Now that I have a codon-optimized DNA sequence for collagen, the next step is to produce the protein. One common method is a cell-dependent system. In this approach, the optimized DNA sequence is inserted into a plasmid (a small circular DNA molecule). The plasmid is then introduced into Escherichia coli cells through transformation. Once inside the cell:

  • The DNA is transcribed into mRNA.
  • The mRNA is translated by ribosomes into the collagen protein.
  • The bacterial cell essentially acts as a biological factory, producing the protein as it grows.

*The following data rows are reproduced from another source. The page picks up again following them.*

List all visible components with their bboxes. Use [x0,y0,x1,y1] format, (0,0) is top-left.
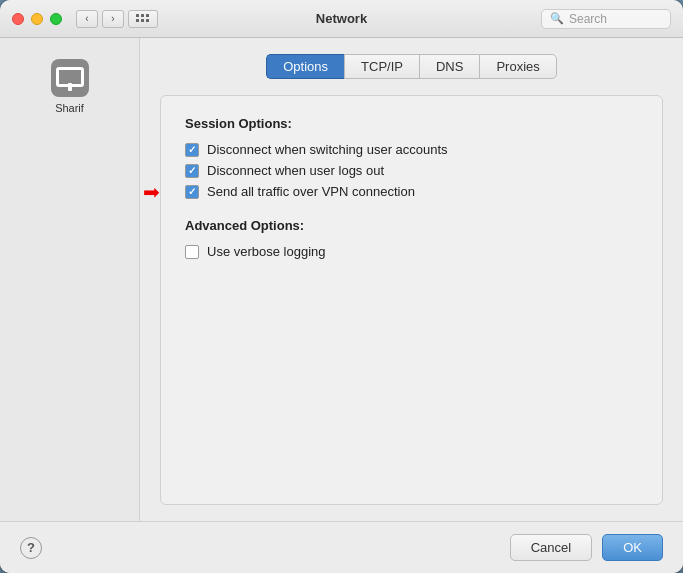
search-placeholder: Search [569,12,607,26]
sidebar-item-sharif[interactable]: Sharif [0,50,139,122]
close-button[interactable] [12,13,24,25]
minimize-button[interactable] [31,13,43,25]
option-verbose-logging: Use verbose logging [185,241,638,262]
bottom-actions: Cancel OK [510,534,663,561]
checkbox-disconnect-switch[interactable]: ✓ [185,143,199,157]
content-area: Sharif Options TCP/IP DNS Proxies Sessio… [0,38,683,521]
options-panel: Session Options: ✓ Disconnect when switc… [160,95,663,505]
tab-proxies[interactable]: Proxies [479,54,556,79]
help-button[interactable]: ? [20,537,42,559]
option-label-send-traffic: Send all traffic over VPN connection [207,184,415,199]
grid-view-button[interactable] [128,10,158,28]
checkbox-send-traffic[interactable]: ✓ [185,185,199,199]
checkmark-icon: ✓ [188,187,196,197]
tab-options[interactable]: Options [266,54,344,79]
session-options-title: Session Options: [185,116,638,131]
sidebar-item-label: Sharif [55,102,84,114]
red-arrow-icon: ➡ [143,180,160,204]
option-label-disconnect-switch: Disconnect when switching user accounts [207,142,448,157]
sidebar: Sharif [0,38,140,521]
option-label-disconnect-logout: Disconnect when user logs out [207,163,384,178]
bottom-bar: ? Cancel OK [0,521,683,573]
forward-button[interactable]: › [102,10,124,28]
checkbox-disconnect-logout[interactable]: ✓ [185,164,199,178]
tab-dns[interactable]: DNS [419,54,479,79]
vpn-icon [51,59,89,97]
ok-button[interactable]: OK [602,534,663,561]
search-bar[interactable]: 🔍 Search [541,9,671,29]
nav-buttons: ‹ › [76,10,124,28]
vpn-service-icon [50,58,90,98]
advanced-options-section: Advanced Options: Use verbose logging [185,218,638,262]
grid-icon [136,14,150,23]
titlebar: ‹ › Network 🔍 Search [0,0,683,38]
checkmark-icon: ✓ [188,145,196,155]
maximize-button[interactable] [50,13,62,25]
main-panel: Options TCP/IP DNS Proxies Session Optio… [140,38,683,521]
checkbox-verbose-logging[interactable] [185,245,199,259]
option-label-verbose-logging: Use verbose logging [207,244,326,259]
search-icon: 🔍 [550,12,564,25]
network-window: ‹ › Network 🔍 Search Sharif [0,0,683,573]
tab-bar: Options TCP/IP DNS Proxies [266,54,557,79]
traffic-lights [12,13,62,25]
window-title: Network [316,11,367,26]
option-disconnect-logout: ✓ Disconnect when user logs out [185,160,638,181]
option-disconnect-switch: ✓ Disconnect when switching user account… [185,139,638,160]
option-send-traffic: ➡ ✓ Send all traffic over VPN connection [185,181,638,202]
checkmark-icon: ✓ [188,166,196,176]
tab-tcpip[interactable]: TCP/IP [344,54,419,79]
cancel-button[interactable]: Cancel [510,534,592,561]
advanced-options-title: Advanced Options: [185,218,638,233]
back-button[interactable]: ‹ [76,10,98,28]
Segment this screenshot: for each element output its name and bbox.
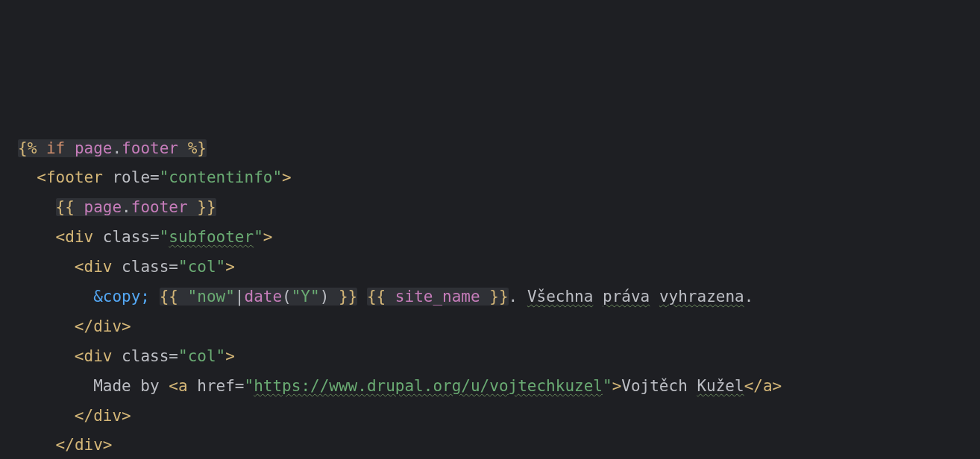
code-line: Made by <a href="https://www.drupal.org/… xyxy=(18,372,962,402)
code-line: </div> xyxy=(18,312,962,342)
code-line: </div> xyxy=(18,431,962,459)
twig-close: %} xyxy=(188,139,207,157)
tag-footer: footer xyxy=(46,168,103,186)
href-url: https://www.drupal.org/u/vojtechkuzel xyxy=(254,377,603,395)
code-line: &copy; {{ "now"|date("Y") }} {{ site_nam… xyxy=(18,282,962,312)
twig-open: {% xyxy=(18,139,46,157)
twig-var: page xyxy=(65,139,112,157)
code-line: <div class="subfooter"> xyxy=(18,223,962,253)
code-line: <footer role="contentinfo"> xyxy=(18,163,962,193)
code-line: <div class="col"> xyxy=(18,253,962,282)
code-line: {{ page.footer }} xyxy=(18,193,962,223)
code-editor[interactable]: {% if page.footer %} <footer role="conte… xyxy=(18,134,962,459)
class-subfooter: subfooter xyxy=(169,228,254,246)
code-line: <div class="col"> xyxy=(18,342,962,372)
html-entity: &copy; xyxy=(93,288,150,306)
code-line: {% if page.footer %} xyxy=(18,134,962,164)
code-line: </div> xyxy=(18,402,962,431)
twig-keyword: if xyxy=(46,139,65,157)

Another option is a cell-free system. In this method, instead of using living cells, the DNA is added to a solution containing the necessary molecular machinery (ribosomes, enzymes, nucleotides, amino acids). The transcription and translation processes occur in a test tube, producing the protein directly. This method is faster and more controlled, but usually more expensive. In both cases, the DNA sequence follows the Central Dogma: DNA → RNA → Protein, resulting in the production of the collagen protein.

Part 4: Prepare a Twist DNA Synthesis Order

This project uses E. coli and collagen to create reproducible patterns that simulate organic components of ancient artifacts, such as textiles or adhesives. Collagen acts as a structural scaffold to hold proteins in place, while engineered E. coli produce proteins that form visible patterns. Automation ensures precision and repeatability, allowing us to study how these materials might degrade or be preserved over time, providing insights into experimental archaeology and conservation.